According to Folman's psychiater friend Sivan the sea symbolizes "emotions," but these emotions are heavily eroticized by another dream image in the film, when Cna'an rests on the naked belly of a giant woman who carries him swimming through the sea, away from the war theater in Beirut, back into the safe "waters" of the motherly womb? After all, in Freudian psychoanalysis, the sea is a classical symbol of the womb. The images of the naked young men emerging from the sea and walking onto the beach where they put on their very virile uniforms and pick up their fallic rifles, represent a rather classical image of a kind of a rite of passage: innocent kids who are forced to leave the safe waters of childish innocence and now have to prepare themselves to face the harsh world of adults. Indeed, as earlier in the film the snow served as the screen that at the same time covers the frozen and unwelcoming soil and as the screen onto which to "draw", the animated images of the Lebanese war seem to serve as a "screen" memory that cover up another traumatic experience that in itself has not very much to do with the war. The film, that is, seems to "draw" what Freud called a "screen" memory.
Lost love, unconsumed virility, unfulfilled longing and love for the virgin/mother: the film is more about pueril and adolescent desires, anger and frustration than the war exploits of these young men. Or rather, the historical war theater is here transformed into a stage for the acting out of these frustrations. And it looks as if the Palestinian women have become the imaginary targets of Folman's rage.

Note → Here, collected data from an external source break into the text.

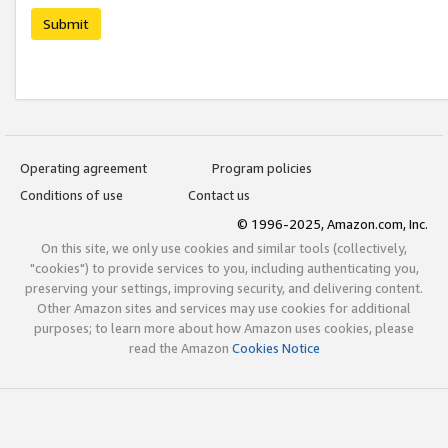
Submit
Operating agreement
Program policies
Conditions of use
Contact us
© 1996-2025, Amazon.com, Inc.
On this site, we only use cookies and similar tools (collectively,
"cookies") to provide services to you, including authenticating you,
preserving your settings, improving security, and delivering content.
Other Amazon sites and services may use cookies for additional
purposes; to learn more about how Amazon uses cookies, please
read the Amazon
Cookies Notice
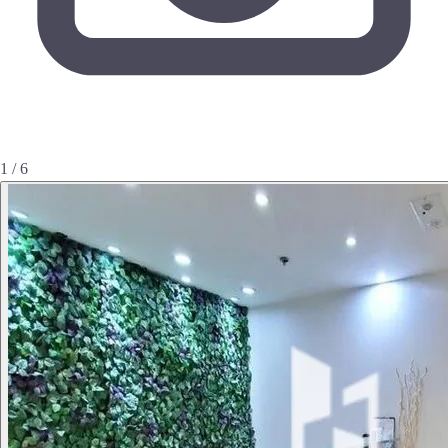
1 / 6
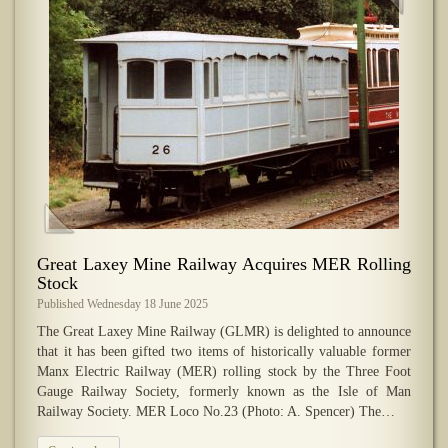
Great Laxey Mine Railway Acquires MER Rolling
Stock
Published Wednesday 18 June 2025
The Great Laxey Mine Railway (GLMR) is delighted to announce
that it has been gifted two items of historically valuable former
Manx Electric Railway (MER) rolling stock by the Three Foot
Gauge Railway Society, formerly known as the Isle of Man
Railway Society. MER Loco No.23 (Photo: A. Spencer) The…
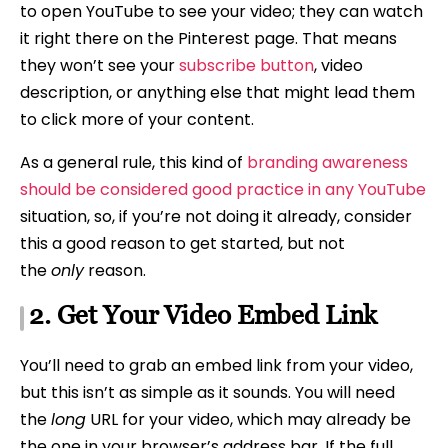
to open YouTube to see your video; they can watch
it right there on the Pinterest page. That means
they won’t see your
subscribe button
, video
description, or anything else that might lead them
to click more of your content.
As a general rule, this kind of
branding awareness
should be considered good practice in any YouTube
situation, so, if you’re not doing it already, consider
this a good reason to get started, but not
the
only
reason.
2. Get Your Video Embed Link
You’ll need to grab an embed link from your video,
but this isn’t as simple as it sounds. You will need
the
long
URL for your video, which may already be
the one in your browser’s address bar. If the full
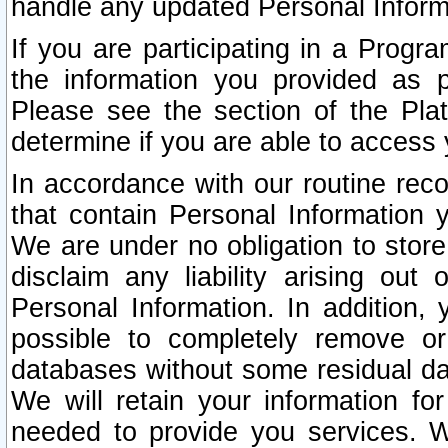
handle any updated Personal Inform
If you are participating in a Prog
the information you provided as p
Please see the section of the Pla
determine if you are able to access
In accordance with our routine rec
that contain Personal Information 
We are under no obligation to store
disclaim any liability arising out 
Personal Information. In addition,
possible to completely remove or
databases without some residual d
We will retain your information fo
needed to provide you services. W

And finally, do the TV-images of the results of the massacre actually "match" Folman's gaze, or are they just new resources to tap on in order to fill the gaps of his memory? And if these images somehow represent the "real," what sense are we to make of them? Or isn't that possible (yet), and is Folman about to begin a new round in his infinite search for consoling memories? What is missing, is precisely the story that links the animation movie with the live action images, the register of the "symbolic" that makes it possible to establish a bearable relationship between the "imaginary" (the animation part) and the "real" (the live action part), and that allows the adolescent to enter adulthood.

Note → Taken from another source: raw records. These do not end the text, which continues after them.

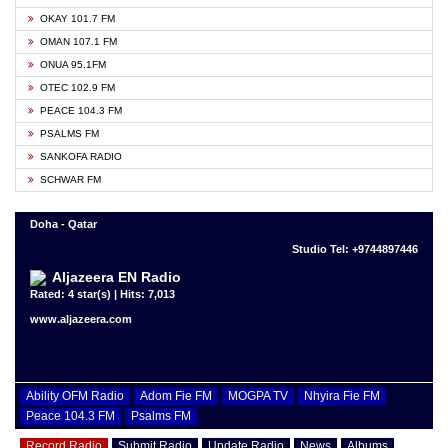
OKAY 101.7 FM
OMAN 107.1 FM
ONUA 95.1FM
OTEC 102.9 FM
PEACE 104.3 FM
PSALMS FM
SANKOFA RADIO
SCHWAR FM
Doha - Qatar
Studio Tel: +9744897446
Aljazeera EN Radio
Rated: 4 star(s) | Hits: 7,013
www.aljazeera.com
Ability OFM Radio
Adom Fie FM
MOGPA TV
Nhyira Fie FM
Peace 104.3 FM
Psalms FM
Record Radio
Submit Radio
Update Radio
News
Albums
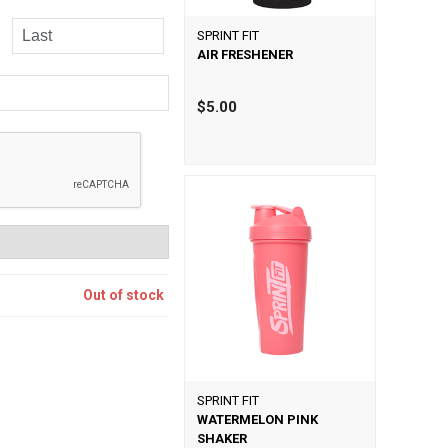
SPRINT FIT
AIR FRESHENER
$5.00
Out of stock
SPRINT FIT
WATERMELON PINK
SHAKER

All this makes this film utterly unsatisfying. The animation turns out to be nothing but a decoy that distracts from the very classical nature of this quest for (personal) comfort and reassurance, long after the American Vietnam movies had proved that one doesn't need animation to create a mixture of fantasy and history, of myth and melancholy, of mourning and self pity, of self-delusion and denial. Because that is, in the end, what this is probably all about: the animation is just a new package to wrap a content that is already close to, if not passed, its expiration date.
Animation is a mode that is usually preserved for children's films or adolescents' computer games. In this film it is the symptom of a profound immaturity and incapacity on the part of the filmmaker to come to terms with the tragedy of the Lebanese war as an adult should: not by using personal frustrations such as the loss of a love as a screen to cover up less flattering parts of his biography, but by trying to understand his historical and political responsibility as a conscript and a citizen of a state that is at war, with its neighbors but probably most of all with itself and its own past.